Task to complete:
Your task is to work out how many lines in the data include the word "Admin". Reply with the number alone.

Document understanding data
>>>>>

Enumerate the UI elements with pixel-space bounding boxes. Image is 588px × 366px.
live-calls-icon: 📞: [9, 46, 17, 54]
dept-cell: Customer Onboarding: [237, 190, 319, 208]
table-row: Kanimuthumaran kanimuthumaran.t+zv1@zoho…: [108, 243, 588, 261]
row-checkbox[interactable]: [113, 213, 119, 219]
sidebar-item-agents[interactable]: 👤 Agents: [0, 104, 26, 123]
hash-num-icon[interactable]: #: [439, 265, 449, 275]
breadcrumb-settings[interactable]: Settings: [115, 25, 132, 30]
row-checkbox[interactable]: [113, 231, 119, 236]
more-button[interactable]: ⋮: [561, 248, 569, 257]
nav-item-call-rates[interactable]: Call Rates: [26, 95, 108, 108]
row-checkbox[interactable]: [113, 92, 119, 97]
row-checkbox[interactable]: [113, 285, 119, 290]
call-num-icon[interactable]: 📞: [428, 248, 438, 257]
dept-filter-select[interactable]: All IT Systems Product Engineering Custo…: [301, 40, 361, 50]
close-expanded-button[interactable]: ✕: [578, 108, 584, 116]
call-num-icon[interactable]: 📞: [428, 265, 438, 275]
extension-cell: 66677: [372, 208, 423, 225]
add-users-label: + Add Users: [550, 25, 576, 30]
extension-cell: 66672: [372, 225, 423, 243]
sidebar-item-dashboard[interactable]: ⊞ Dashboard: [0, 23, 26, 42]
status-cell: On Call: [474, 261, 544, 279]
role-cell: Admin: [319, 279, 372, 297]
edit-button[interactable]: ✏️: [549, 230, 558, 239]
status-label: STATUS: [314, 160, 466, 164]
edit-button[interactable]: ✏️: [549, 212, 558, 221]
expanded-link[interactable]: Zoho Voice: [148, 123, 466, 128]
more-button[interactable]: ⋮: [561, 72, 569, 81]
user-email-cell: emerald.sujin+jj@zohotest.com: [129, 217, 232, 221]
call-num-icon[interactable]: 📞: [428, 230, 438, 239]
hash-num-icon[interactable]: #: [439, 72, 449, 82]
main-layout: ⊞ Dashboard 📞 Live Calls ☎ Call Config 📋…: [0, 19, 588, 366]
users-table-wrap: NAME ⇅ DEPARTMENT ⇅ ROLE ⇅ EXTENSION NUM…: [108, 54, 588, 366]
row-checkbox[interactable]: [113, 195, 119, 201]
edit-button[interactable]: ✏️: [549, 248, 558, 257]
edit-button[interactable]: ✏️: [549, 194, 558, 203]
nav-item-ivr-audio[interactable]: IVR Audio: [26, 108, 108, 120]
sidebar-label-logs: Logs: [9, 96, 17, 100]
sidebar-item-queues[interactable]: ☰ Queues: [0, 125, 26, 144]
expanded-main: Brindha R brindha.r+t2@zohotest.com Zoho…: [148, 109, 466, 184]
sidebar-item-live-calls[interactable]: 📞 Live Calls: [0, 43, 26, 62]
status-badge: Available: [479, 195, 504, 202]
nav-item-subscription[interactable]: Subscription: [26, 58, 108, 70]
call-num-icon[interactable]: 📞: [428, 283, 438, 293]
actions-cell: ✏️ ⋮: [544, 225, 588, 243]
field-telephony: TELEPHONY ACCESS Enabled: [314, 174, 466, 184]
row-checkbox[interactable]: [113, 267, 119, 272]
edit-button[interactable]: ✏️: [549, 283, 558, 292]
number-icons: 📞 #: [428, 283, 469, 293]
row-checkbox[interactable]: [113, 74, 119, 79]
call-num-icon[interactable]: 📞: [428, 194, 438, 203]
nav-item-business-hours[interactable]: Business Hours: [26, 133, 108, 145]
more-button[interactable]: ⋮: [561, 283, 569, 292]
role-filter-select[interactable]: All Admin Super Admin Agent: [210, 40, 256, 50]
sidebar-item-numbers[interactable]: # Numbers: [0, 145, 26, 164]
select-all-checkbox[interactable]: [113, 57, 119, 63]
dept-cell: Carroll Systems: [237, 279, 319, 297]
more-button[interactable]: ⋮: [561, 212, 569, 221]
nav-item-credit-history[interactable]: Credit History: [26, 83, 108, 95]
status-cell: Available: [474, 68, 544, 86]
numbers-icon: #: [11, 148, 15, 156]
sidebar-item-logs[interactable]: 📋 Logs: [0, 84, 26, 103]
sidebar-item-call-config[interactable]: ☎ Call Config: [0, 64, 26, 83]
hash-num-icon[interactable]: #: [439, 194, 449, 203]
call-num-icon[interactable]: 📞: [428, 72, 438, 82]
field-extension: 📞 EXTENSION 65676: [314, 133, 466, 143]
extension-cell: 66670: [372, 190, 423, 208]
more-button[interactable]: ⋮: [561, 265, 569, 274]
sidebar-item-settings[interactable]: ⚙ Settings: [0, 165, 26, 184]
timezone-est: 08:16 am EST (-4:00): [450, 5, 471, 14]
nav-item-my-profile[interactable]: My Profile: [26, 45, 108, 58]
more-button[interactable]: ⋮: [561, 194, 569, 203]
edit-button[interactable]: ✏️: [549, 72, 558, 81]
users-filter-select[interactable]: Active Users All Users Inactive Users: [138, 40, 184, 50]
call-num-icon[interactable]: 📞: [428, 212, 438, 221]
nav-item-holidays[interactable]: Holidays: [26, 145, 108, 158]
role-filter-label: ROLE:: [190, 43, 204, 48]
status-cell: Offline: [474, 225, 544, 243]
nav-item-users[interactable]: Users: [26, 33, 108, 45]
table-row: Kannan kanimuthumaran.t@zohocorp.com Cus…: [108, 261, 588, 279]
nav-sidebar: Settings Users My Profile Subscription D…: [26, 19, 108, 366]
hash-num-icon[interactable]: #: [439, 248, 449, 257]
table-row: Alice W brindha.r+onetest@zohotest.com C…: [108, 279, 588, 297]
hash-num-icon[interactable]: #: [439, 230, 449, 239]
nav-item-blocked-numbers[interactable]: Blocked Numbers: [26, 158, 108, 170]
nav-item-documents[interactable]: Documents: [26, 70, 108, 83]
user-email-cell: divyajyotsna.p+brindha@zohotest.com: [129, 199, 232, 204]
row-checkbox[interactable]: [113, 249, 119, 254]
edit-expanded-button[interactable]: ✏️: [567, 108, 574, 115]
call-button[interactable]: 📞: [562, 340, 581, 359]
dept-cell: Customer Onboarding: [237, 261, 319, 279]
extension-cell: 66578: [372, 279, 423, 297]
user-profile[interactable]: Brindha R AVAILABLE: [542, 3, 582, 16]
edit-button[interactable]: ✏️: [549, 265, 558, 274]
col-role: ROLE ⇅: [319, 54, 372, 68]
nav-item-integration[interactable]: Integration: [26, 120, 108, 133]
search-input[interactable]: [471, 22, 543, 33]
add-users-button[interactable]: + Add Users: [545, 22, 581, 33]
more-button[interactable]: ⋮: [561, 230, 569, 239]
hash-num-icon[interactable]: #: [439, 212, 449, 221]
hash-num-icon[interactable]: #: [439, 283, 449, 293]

<<<<<

Written answer:
2